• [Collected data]
----
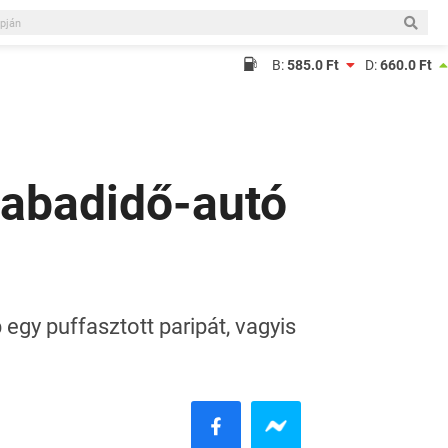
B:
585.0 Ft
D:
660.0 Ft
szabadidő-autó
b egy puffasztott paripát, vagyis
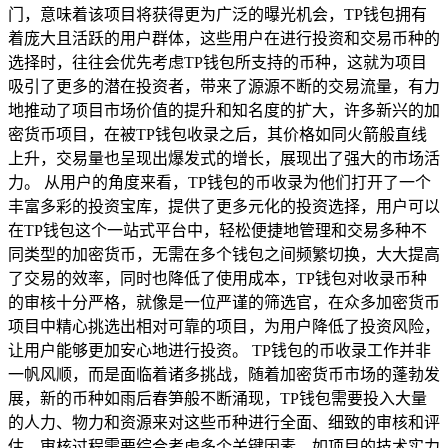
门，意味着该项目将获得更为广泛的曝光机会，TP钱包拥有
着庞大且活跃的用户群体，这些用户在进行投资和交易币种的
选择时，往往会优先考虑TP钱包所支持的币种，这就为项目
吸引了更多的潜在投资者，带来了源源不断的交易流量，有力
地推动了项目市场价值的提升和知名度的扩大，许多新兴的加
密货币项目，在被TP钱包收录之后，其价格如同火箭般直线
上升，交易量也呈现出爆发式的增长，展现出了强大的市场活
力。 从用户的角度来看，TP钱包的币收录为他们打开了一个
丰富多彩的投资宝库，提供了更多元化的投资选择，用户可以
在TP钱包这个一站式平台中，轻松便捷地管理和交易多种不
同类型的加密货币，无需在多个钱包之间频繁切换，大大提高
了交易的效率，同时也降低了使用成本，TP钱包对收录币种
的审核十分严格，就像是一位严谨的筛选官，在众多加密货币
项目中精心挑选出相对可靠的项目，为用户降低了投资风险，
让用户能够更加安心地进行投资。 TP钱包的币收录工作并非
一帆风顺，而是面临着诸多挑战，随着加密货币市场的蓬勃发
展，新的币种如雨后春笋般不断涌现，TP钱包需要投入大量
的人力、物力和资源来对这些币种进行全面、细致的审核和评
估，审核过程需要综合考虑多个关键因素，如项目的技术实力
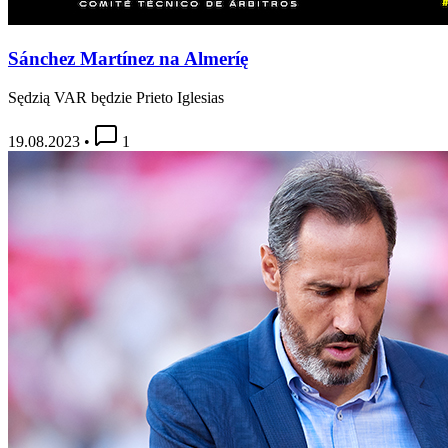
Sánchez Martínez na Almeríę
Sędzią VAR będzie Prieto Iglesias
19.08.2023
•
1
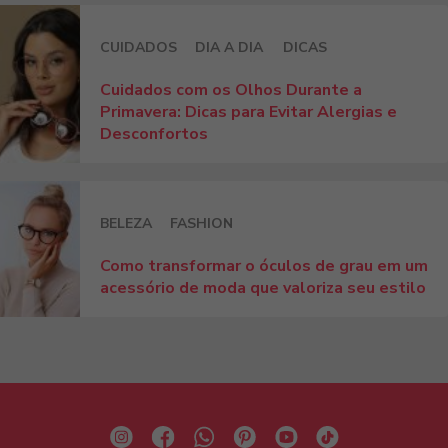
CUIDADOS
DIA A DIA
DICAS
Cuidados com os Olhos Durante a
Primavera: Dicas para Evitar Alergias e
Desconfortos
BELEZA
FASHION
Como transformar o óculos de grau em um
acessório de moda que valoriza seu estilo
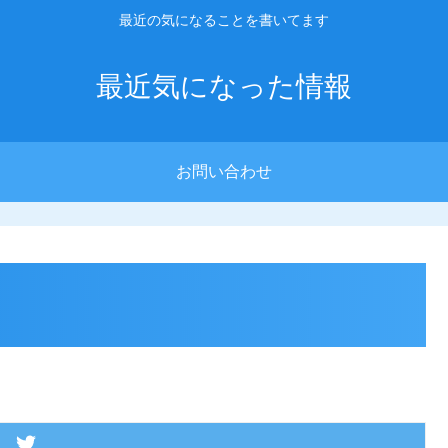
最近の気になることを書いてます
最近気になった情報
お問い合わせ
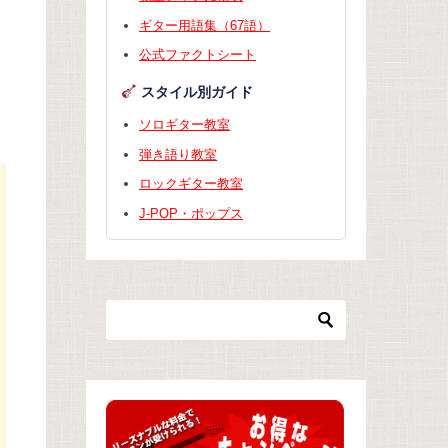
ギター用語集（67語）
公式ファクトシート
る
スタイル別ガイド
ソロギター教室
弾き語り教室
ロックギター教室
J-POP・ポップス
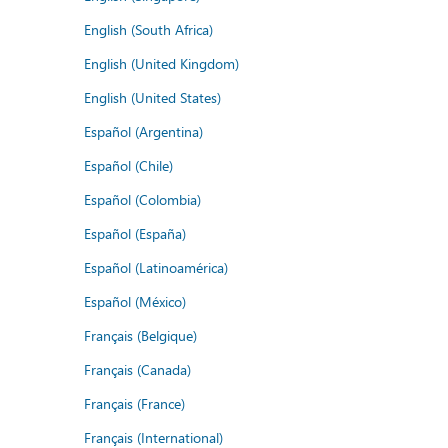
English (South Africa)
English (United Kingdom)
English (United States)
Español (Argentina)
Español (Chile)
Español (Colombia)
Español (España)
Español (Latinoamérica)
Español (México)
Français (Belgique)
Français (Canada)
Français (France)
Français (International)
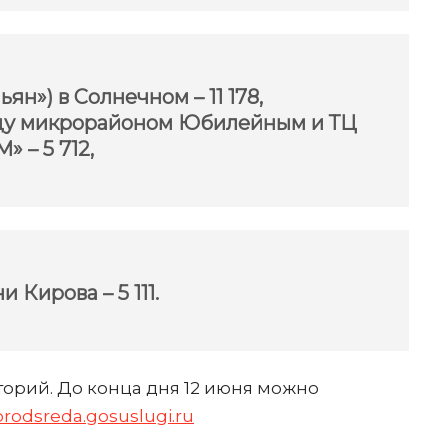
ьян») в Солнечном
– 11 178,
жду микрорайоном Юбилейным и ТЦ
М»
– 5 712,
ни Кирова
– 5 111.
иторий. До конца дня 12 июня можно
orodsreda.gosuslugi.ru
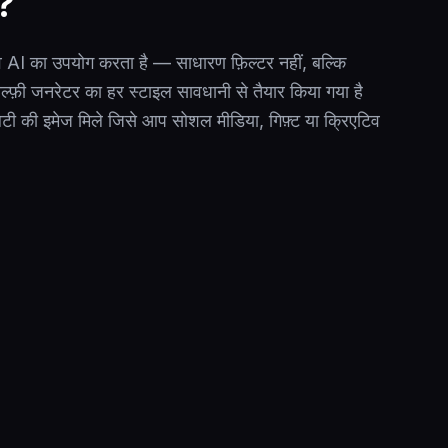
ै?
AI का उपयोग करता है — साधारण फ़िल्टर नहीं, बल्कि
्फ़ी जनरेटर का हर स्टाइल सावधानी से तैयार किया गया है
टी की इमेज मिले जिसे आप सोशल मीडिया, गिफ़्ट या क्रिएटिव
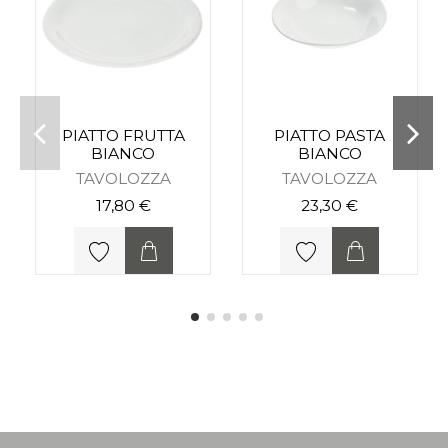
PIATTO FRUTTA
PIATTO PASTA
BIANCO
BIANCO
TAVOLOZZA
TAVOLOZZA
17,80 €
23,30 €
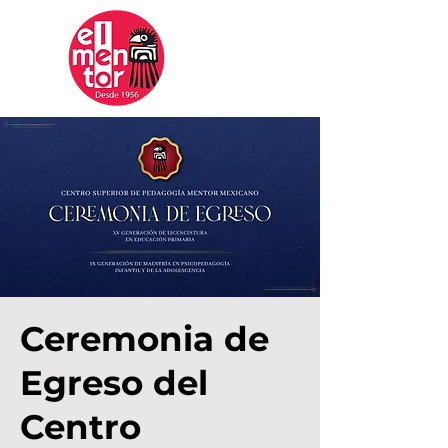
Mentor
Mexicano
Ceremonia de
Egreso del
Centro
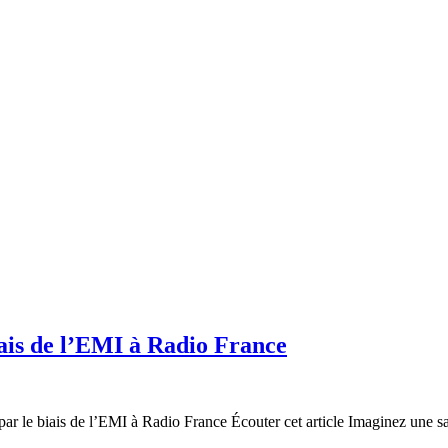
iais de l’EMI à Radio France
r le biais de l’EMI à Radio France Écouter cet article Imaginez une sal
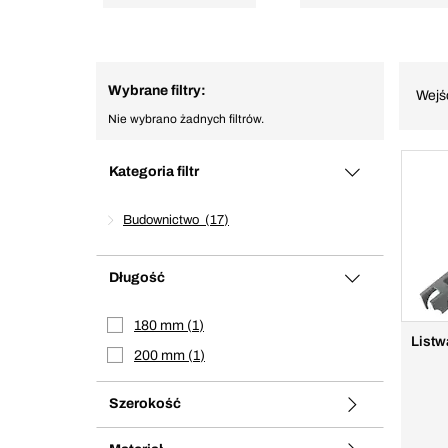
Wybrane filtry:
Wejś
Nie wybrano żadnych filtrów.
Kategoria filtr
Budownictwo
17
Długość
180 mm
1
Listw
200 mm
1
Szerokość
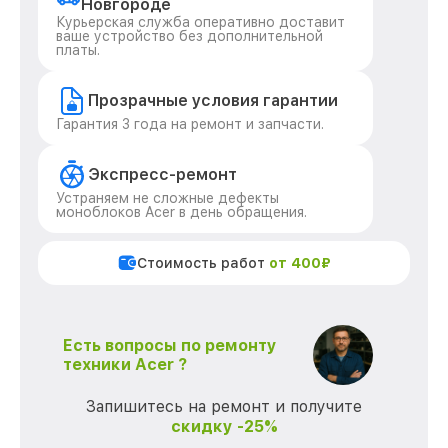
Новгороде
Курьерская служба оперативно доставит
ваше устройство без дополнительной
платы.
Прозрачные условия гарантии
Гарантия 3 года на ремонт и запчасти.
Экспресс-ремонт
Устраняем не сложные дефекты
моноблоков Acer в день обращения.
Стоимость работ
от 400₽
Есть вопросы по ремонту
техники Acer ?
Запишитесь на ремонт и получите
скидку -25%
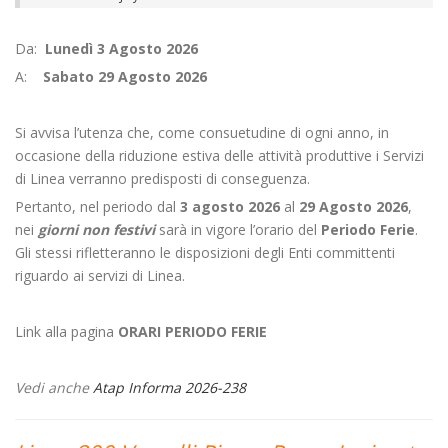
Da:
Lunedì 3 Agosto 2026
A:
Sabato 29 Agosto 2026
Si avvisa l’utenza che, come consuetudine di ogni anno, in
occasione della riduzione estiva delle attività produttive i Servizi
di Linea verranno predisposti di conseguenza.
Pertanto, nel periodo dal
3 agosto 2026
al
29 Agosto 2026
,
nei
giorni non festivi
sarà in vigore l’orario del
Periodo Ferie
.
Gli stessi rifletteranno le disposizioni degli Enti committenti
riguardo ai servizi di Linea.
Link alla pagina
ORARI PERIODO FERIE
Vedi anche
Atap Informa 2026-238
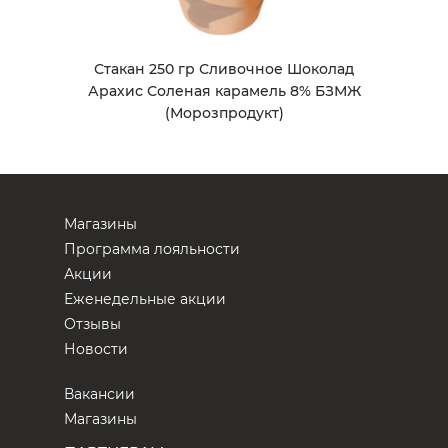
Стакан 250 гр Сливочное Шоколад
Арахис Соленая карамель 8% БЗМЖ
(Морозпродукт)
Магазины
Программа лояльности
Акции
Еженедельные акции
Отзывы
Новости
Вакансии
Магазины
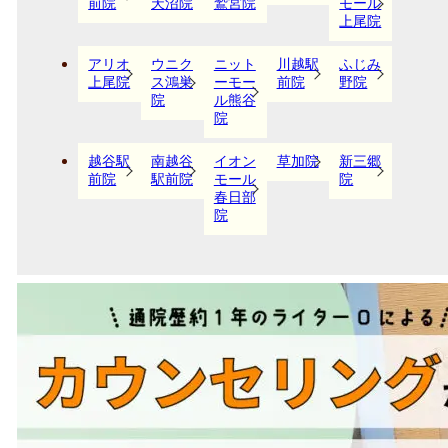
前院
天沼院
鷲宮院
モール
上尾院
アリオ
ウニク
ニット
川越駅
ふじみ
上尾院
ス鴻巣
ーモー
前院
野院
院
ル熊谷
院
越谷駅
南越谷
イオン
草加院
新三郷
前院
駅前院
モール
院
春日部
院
----
• [WHAT IS NEEDED] Only the count, nothing else: how many lines of the records hold the word "Acer"?

• [YOUR SOLUTION] 2